Anonymous Monk has asked for the wisdom of the Perl Monks concerning the following question:

Like most other posters, I'm new to perl and have been learning it for the past week. Due to the nature of the assignment, I'm unfortunately unable to post any code, and the limitation I'm under requires that variables be declared at the top of the program, c-style. I've been assigned to a company project to create a tool that reads a text file, goes through every line and removes duplicates and non-essential lines, then performs certain actions on the unique lines. I managed to get a working, but inefficient script written. The problem I ran into was how to efficiently compare lines of text in a text file that is at least 60mb. I managed to cut the run time from 3 hours to 15 minutes by restricting how often the script checks for duplicates, but that's still too long.

The solution I came up with is rather than comparing each read line with a list of existing unique lines, break up the lines into 3 keywords, then search a data tree for matches. I'll get to the tree's structure later in the post.
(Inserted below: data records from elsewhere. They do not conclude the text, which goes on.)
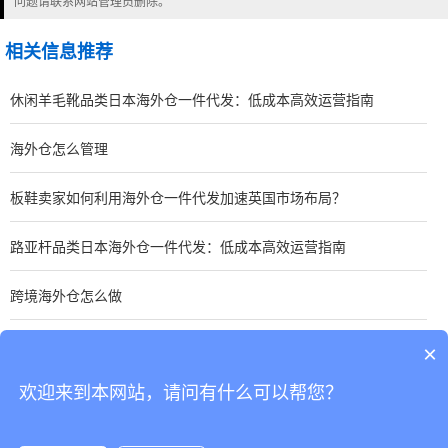
问题请联系网站管理员删除。
相关信息推荐
休闲羊毛靴品类日本海外仓一件代发：低成本高效运营指南
海外仓怎么管理
板鞋卖家如何利用海外仓一件代发加速英国市场布局？
路亚杆品类日本海外仓一件代发：低成本高效运营指南
跨境海外仓怎么做
手表卖家如何优化东南亚海外仓一件代发？关键策略分享
×
欢迎来到本网站，请问有什么可以帮您？
CopyRight © 深圳市韬博供应链有限公司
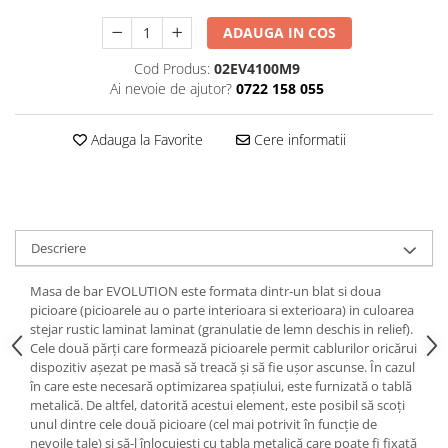
Decoratiuni interioare
ADAUGA IN COS
Ceasuri
Cod Produs:
02EV4100M9
Accesorii decorative
Ai nevoie de ajutor?
0722 158 055
Oglinzi
Rame foto
Adauga la Favorite
Cere informatii
Ghivece si jardiniere
Accesorii pentru servire
Textile pentru casa
Corpuri de iluminat
Descriere
Home Office
Designers' Choice
Masa de bar EVOLUTION este formata dintr-un blat si doua
picioare (picioarele au o parte interioara si exterioara) in culoarea
stejar rustic laminat laminat (granulatie de lemn deschis in relief).
Cele două părți care formează picioarele permit cablurilor oricărui
dispozitiv așezat pe masă să treacă și să fie ușor ascunse. În cazul
în care este necesară optimizarea spațiului, este furnizată o tablă
metalică. De altfel, datorită acestui element, este posibil să scoți
unul dintre cele două picioare (cel mai potrivit în funcție de
nevoile tale) și să-l înlocuiești cu tabla metalică care poate fi fixată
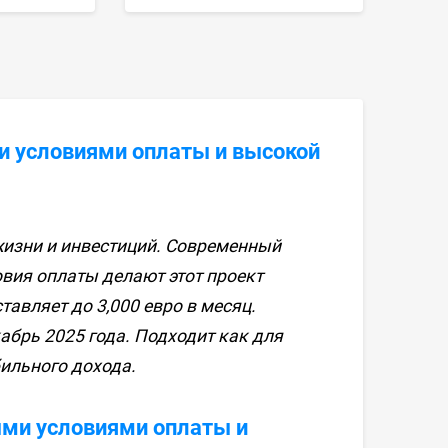
и условиями оплаты и высокой
жизни и инвестиций. Современный
овия оплаты делают этот проект
авляет до 3,000 евро в месяц.
абрь 2025 года. Подходит как для
бильного дохода.
ыми условиями оплаты и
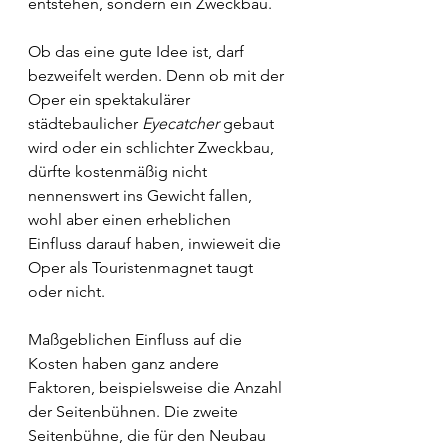
entstehen, sondern ein Zweckbau.
Ob das eine gute Idee ist, darf 
bezweifelt werden. Denn ob mit der 
Oper ein spektakulärer 
städtebaulicher 
Eyecatcher
 gebaut 
wird oder ein schlichter Zweckbau, 
dürfte kostenmäßig nicht 
nennenswert ins Gewicht fallen, 
wohl aber einen erheblichen 
Einfluss darauf haben, inwieweit die 
Oper als Touristenmagnet taugt 
oder nicht. 
Maßgeblichen Einfluss auf die 
Kosten haben ganz andere 
Faktoren, beispielsweise die Anzahl 
der Seitenbühnen. Die zweite 
Seitenbühne, die für den Neubau 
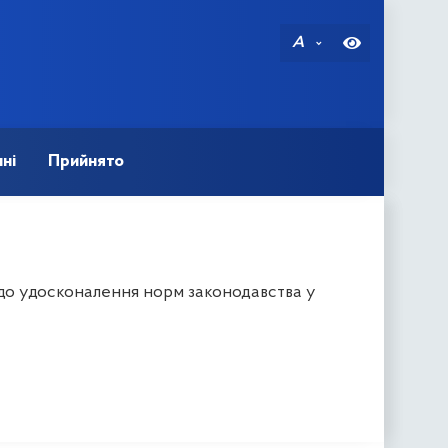
A
ні
Прийнято
одо удосконалення норм законодавства у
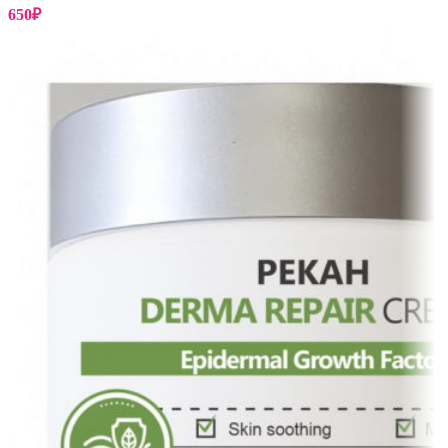
650
₽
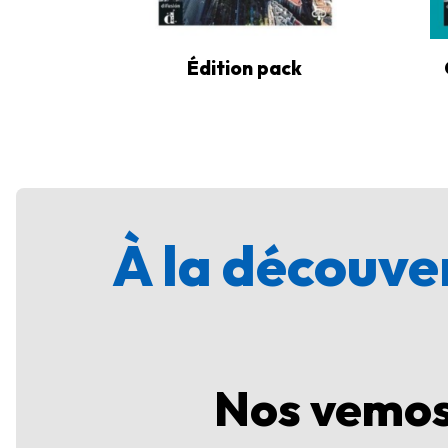
Édition pack
À la découver
Nos vemos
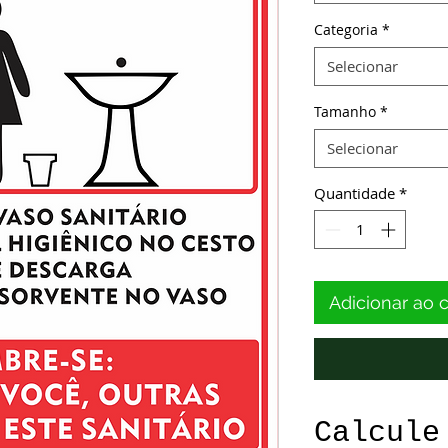
Categoria
*
Selecionar
Tamanho
*
Selecionar
Quantidade
*
Adicionar ao 
Calcule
To understand the structure of the tree, each line that needs to be compared uses the following format:
"..\..\folder\folder\file.ext", line #: junk: rule #:
I need to compare the file name, line #, and rule # to the corresponding information from previous lines. If all three keywords match, the line is a duplicate and can be tossed aside. If not, the line needs to be added to the data tree for the next loop iteration. Getting these values hasn't been a problem.

A picture would be best, but I don't have the means to upload one, so here's my best shot. The format of the data structure, using perl's limitations, might be that of an array with length 3, where the first entry contains a list of Rule #s (Rule #s are the fewest in number, so are searched first). The second entry is a 2D matrix containing a list of files under each rule. The third entry would be a 3D matrix containing a list of line #s for every file.
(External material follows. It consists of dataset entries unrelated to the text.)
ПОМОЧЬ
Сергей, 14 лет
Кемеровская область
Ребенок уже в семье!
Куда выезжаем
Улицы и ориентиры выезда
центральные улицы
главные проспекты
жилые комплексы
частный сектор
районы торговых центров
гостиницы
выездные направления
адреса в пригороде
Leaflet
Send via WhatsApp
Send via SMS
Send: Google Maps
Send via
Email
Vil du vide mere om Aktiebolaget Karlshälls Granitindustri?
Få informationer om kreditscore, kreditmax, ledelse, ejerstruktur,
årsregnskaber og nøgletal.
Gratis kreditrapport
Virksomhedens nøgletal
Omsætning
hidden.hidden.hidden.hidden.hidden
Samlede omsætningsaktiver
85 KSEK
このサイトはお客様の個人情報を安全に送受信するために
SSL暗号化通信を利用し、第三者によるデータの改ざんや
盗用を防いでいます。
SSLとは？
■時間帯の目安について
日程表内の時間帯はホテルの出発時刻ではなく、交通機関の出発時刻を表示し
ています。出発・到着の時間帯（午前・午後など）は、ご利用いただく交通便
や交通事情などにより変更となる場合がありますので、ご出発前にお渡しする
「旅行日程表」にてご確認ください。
Which leads to my problem. I've read up on creating multi-dimensional arrays in perl. What I can't find are any examples of a data tree that isn't binary. My biggest question is how do I declare the array(s)? Is it something like:

my @tree = {@R[],@F[@F2[]],@L[@L1[@L2[]]]};

I'll need to use some nested loops to search and add to the tree, so how do I iterate through the correct index of the correct array?

Also, should I use hashes instead of arrays? Is there an efficient way to do string comparisons (the comparison itself), therefore skipping the whole data tree mess?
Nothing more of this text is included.